* _WHAT IS EXPECTED_:
Each entry below must be repeated exactly. Leave the pictures out of it.

[EXTRACTED INFORMATION]

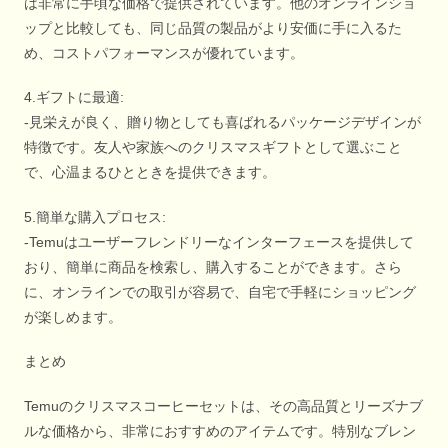
は非常に手頃な価格で提供されています。他のオンラインショ
ップと比較しても、同じ品質の製品がより安価に手に入るた
め、コストパフォーマンスが優れています。
4.ギフトに最適:
-見栄えが良く、贈り物としても喜ばれるパッケージデザインが
特徴です。友人や家族へのクリスマスギフトとして選ぶこと
で、心温まるひとときを提供できます。
5.簡単な購入プロセス:
-Temuはユーザーフレンドリーなインターフェースを提供して
おり、簡単に商品を検索し、購入することができます。さら
に、オンラインでの取引が容易で、自宅で手軽にショッピング
が楽しめます。
まとめ
Temuのクリスマスコーヒーセットは、その高品質とリーズナブ
ルな価格から、非常におすすめのアイテムです。特別なブレン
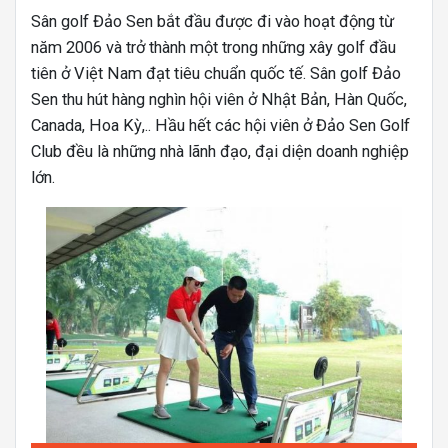
Sân golf Đảo Sen bắt đầu được đi vào hoạt động từ
năm 2006 và trở thành một trong những xây golf đầu
tiên ở Việt Nam đạt tiêu chuẩn quốc tế. Sân golf Đảo
Sen thu hút hàng nghìn hội viên ở Nhật Bản, Hàn Quốc,
Canada, Hoa Kỳ,.. Hầu hết các hội viên ở Đảo Sen Golf
Club đều là những nhà lãnh đạo, đại diện doanh nghiệp
lớn.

[/EXTRACTED INFORMATION]

* _RESPONSE TO THIS EXERCISE_:
は非常に手頃な価格で提供されています。他のオンラインショ
ップと比較しても、同じ品質の製品がより安価に手に入るた
め、コストパフォーマンスが優れています。
4.ギフトに最適:
-見栄えが良く、贈り物としても喜ばれるパッケージデザインが
特徴です。友人や家族へのクリスマスギフトとして選ぶこと
で、心温まるひとときを提供できます。
5.簡単な購入プロセス:
-Temuはユーザーフレンドリーなインターフェースを提供して
おり、簡単に商品を検索し、購入することができます。さら
に、オンラインでの取引が容易で、自宅で手軽にショッピング
が楽しめます。
まとめ
Temuのクリスマスコーヒーセットは、その高品質とリーズナブ
ルな価格から、非常におすすめのアイテムです。特別なブレン
Sân golf Đảo Sen bắt đầu được đi vào hoạt động từ
năm 2006 và trở thành một trong những xây golf đầu
tiên ở Việt Nam đạt tiêu chuẩn quốc tế. Sân golf Đảo
Sen thu hút hàng nghìn hội viên ở Nhật Bản, Hàn Quốc,
Canada, Hoa Kỳ,.. Hầu hết các hội viên ở Đảo Sen Golf
Club đều là những nhà lãnh đạo, đại diện doanh nghiệp
lớn.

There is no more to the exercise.